Browse Prior Art Database

Thin Film Electroluminescent Storage Display and Its Screen Fabrication

IP.com Disclosure Number: IPCOM000085942D
Original Publication Date: 1976-Jun-01
Included in the Prior Art Database: 2005-Mar-03
Document File: 3 page(s) / 40K

Publishing Venue

IBM

Related People

Chang, IF: AUTHOR

Abstract

In U.S. Patent 3,796,909 to Chang et al, an electroluminescent (EL) storage display device is described, which separates the storage function and display function by using an AC field-sensitive display medium. This description is directed to a thin film electroluminescent storage display and its screen fabrication. Such a thin film EL screen provides high brightness, contrast and resolution, and long life and image stability.

This text was extracted from a PDF file.
At least one non-text object (such as an image or picture) has been suppressed.
This is the abbreviated version, containing approximately 46% of the total text.

Page 1 of 3

Thin Film Electroluminescent Storage Display and Its Screen Fabrication

In U.S. Patent 3,796,909 to Chang et al, an electroluminescent (EL) storage display device is described, which separates the storage function and display function by using an AC field-sensitive display medium. This description is directed to a thin film electroluminescent storage display and its screen fabrication. Such a thin film EL screen provides high brightness, contrast and resolution, and long life and image stability.

The cathodoluminescent storage CRT suffers from low brightness and poor contrast. As such, the cathodoluminescent storage CRT has limited use for alphanumeric and graphic display applications. The Chang et al patent, supra, describes a new storage display concept wherein an AC field-sensitive material is used as the display medium.

Image is displayed by electroluminescence, for example, rather than cathodoluminescence. Described here is a thin film EL and bistable storage screen which can be fabricated by thin film technology.

The thin film EL and bistable storage screen is shown in the cross-sectional view of a storage CRT in Fig. 1. In conventional manner, substrate 1 may comprise a transparent material, such as glass. Deposited upon substrate 1 is a thin layer of transparent conducting material 3, such as doped tin or indium oxide. Transparent conductor 3 serves as the back electrode to the screen arrangement. Deposited upon transparent conductor 3 is a transparent insulating layer 5. This layer may, for example, comprise Al(2)O(3), Y(2)O(3), Si(3)N(4), Nb(2)O(5), Ta(2)O(5),TiO(2), ZrO(2) or any of a variety of titanates.

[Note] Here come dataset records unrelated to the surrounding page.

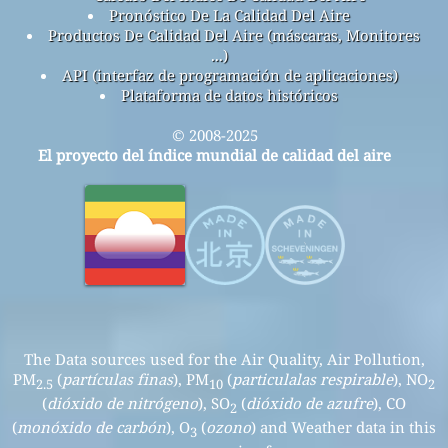
Pronóstico De La Calidad Del Aire
Productos De Calidad Del Aire (máscaras, Monitores
...)
API (interfaz de programación de aplicaciones)
Plataforma de datos históricos
© 2008-2025
El proyecto del índice mundial de calidad del aire
The Data sources used for the Air Quality, Air Pollution,
PM
(
partículas finas
), PM
(
particulalas respirable
), NO
2.5
10
2
(
dióxido de nitrógeno
), SO
(
dióxido de azufre
), CO
2
(
monóxido de carbón
), O
(
ozono
) and Weather data in this
3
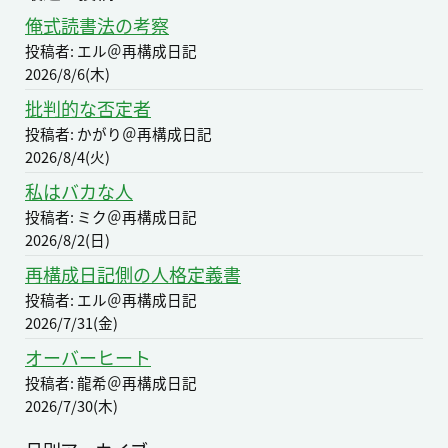
俺式読書法の考察
投稿者: エル＠再構成日記
2026/8/6(木)
批判的な否定者
投稿者: かがり＠再構成日記
2026/8/4(火)
私はバカな人
投稿者: ミク＠再構成日記
2026/8/2(日)
再構成日記側の人格定義書
投稿者: エル＠再構成日記
2026/7/31(金)
オーバーヒート
投稿者: 龍希＠再構成日記
2026/7/30(木)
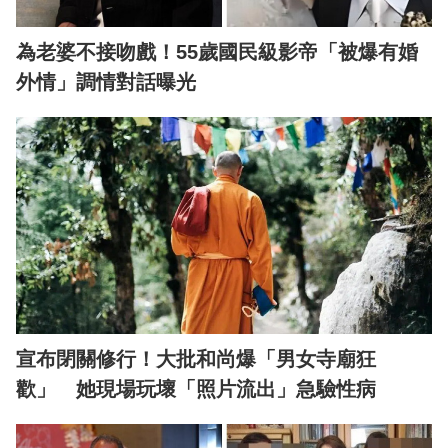
為老婆不接吻戲！55歲國民級影帝「被爆有婚
外情」調情對話曝光
宣布閉關修行！大批和尚爆「男女寺廟狂
歡」 她現場玩壞「照片流出」急驗性病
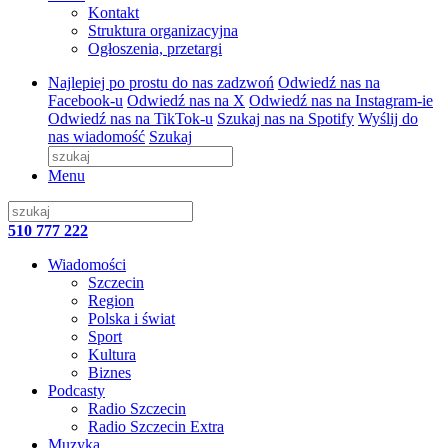
Kontakt
Struktura organizacyjna
Ogłoszenia, przetargi
Najlepiej po prostu do nas zadzwoń
Odwiedź nas na
Facebook-u
Odwiedź nas na X
Odwiedź nas na Instagram-ie
Odwiedź nas na TikTok-u
Szukaj nas na Spotify
Wyślij do
nas wiadomość
Szukaj
Menu
510 777 222
Wiadomości
Szczecin
Region
Polska i świat
Sport
Kultura
Biznes
Podcasty
Radio Szczecin
Radio Szczecin Extra
Muzyka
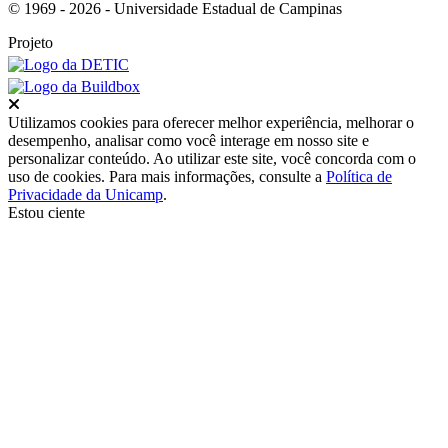
© 1969 - 2026 - Universidade Estadual de Campinas
Projeto
Fechar
Utilizamos cookies para oferecer melhor experiência, melhorar o
desempenho, analisar como você interage em nosso site e
personalizar conteúdo. Ao utilizar este site, você concorda com o
uso de cookies. Para mais informações, consulte a
Política de
Privacidade da Unicamp
.
Estou ciente
Ir para o topo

After transparent insulating layer 5 has been deposited, a thin film EL layer 7 is deposited upon the insulating layer. The thin film EL layer 7 may, for example, comprise evaporated ZnS with Mn doping. Thereafter, light-absorbing layer 9 is deposited upon the thin film EL layer 7. The light-absorbing layer 9 may, for example, comprise AS(2)S(3). Insulating layer 11 is then deposited upon the light-absorbing layer 9 which insulating layer serves as a secondary electron- emitting layer. In addition, the insulating layer 11 serves as an additional protection layer for strengthening device high-voltage breakdown and protecting the EL layer 7 during the etching of layer 13, as will be described hereinafter. The insulating layer 11 may typically comprise, for example, MgO, SiO(2) or Al(2)O(3).

Layer 13 acts as a low-capacity (capacitance) insulator (low-dielectric constant and thicker film). Layer 13 may, for example, comprise glasses, sputtered quartz, etc. A dot array (any kind of closely packed two-dimensional lattice) or line pattern may be defined in layer 13, for example, by conventional etching techniques, or the like. Alternatively, this layer may be deposited through a mask such as shown in Figs. 2A-2C.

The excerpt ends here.